Protein Kinase D Regulates Trafficking of Dendritic Membrane Proteins in Developing Neurons

BISBAL M; CONDE C; BOLLATI F; QUIROGA S; DÍAZ AÑEL A; MALHOTRA V; MARZOLO MP; CÁCERES A

Los Cocos, Córdoba, Argentina

Congreso; XXI Reunión Anual de la Sociedad Argentina de Investigación en Neurociencias; 2006

Sociedad Argentina de Investigación en Neurociencias

Neurons are highly polarized cells typically extending several short, thick tapering dendrites and one functional distinct long thin axon. Consistent with their different functions, many cell membrane proteins are preferentially distributed either to axons or dendrites, with neurons using different and complementary mechanisms to achieve this goal.
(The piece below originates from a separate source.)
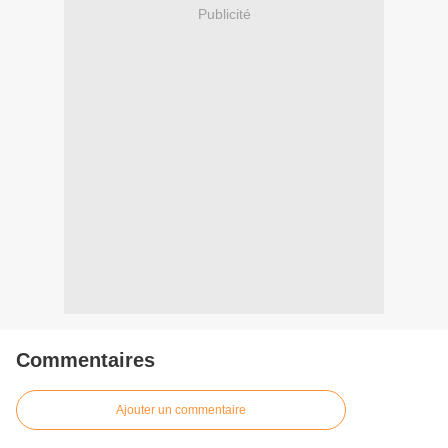
Publicité
Commentaires
Ajouter un commentaire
It is now accepted that each step along the neuronal membrane trafficking pathway -sorting into carrier vesicles, fission and exit from the Golgi, transport along microtubules, fusion with the plasma membrane, endocytosis and retention at the plasma membrane- is a potential “decision site” where molecular selectivity mechanisms could act to govern protein targeting. The identification of proteins and/or signaling pathways that mediate and/or control these “steps” is of key importance for understanding neuronal polarity.Protein kinase D1 (PKD1), is a member of a novel family of Ser/Thr kinases  that regulates Golgi to cell surface protein transport. In polarized epithelial cells inhibition of PKD1-3 activity inhibits a membrane fission pathway specifically involved in the transport of cargo carrying basolateral sorting signals. The identification of proteins  and/or signaling pathways that mediate and/or control these “steps” is therefore of key importance for understanding neuronal polarity. We present evidence that reducing PKD1 levels and/or activity dramatically alters the trafficking and membrane delivery of two dendritic membrane proteins, namely the low-density receptor-related protein (LRP) and the transferrin receptor (TfR), but not of the axonal membrane protein L1 or VAMP2. After PKD1 suppression or inactivation, both dendritic proteins distributed to axons and dendrites, but are preferentially delivered to the axonal membrane, a pattern similar to axonal membrane proteins. Using Total Internal Reflection Fluorescence Microscopy (TIRFM) and Spectral Confocal Microscopy, after inhibition of PKD1 activity we observed that TfR and LRP behave as the axonal membrane protein VAMP2, co-localizing with VAMP2 containing vesicles. This phenotype precedes any significant alteration in dendritic morphology. Thus, by specifying dendritic vesicle identity PKD1 has a key role in neuronal polarity.